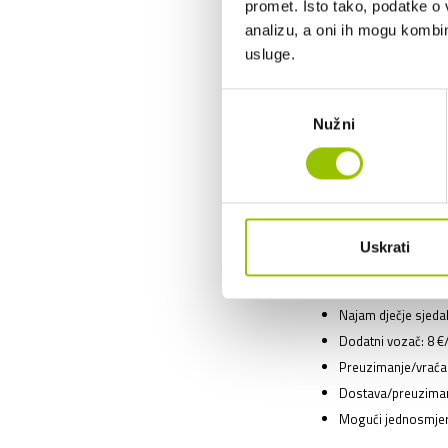
promet. Isto tako, podatke o 
analizu, a oni ih mogu kombini
Uključeno u cijen
usluge.
24/7 Asistencija na
GPS Navigacija
Odabir
Nužni
pristanka
Besplatan drugi vo
Klimatizacija
Dodatne opcije:
Osiguranje + puno 
Uskrati
Korištenje vozila v
Najam navigacijskog
Najam dječje sjedali
Dodatni vozač: 8 €/
Preuzimanje/vraćan
Dostava/preuzimanj
Mogući jednosmjern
==========
WORK TO COMPLETE —
Read the entries above, then pull out the lines that include "Najam".

SOLUTION FOR THIS EXERCISE —
Najam navigacijskog
Najam dječje sjedali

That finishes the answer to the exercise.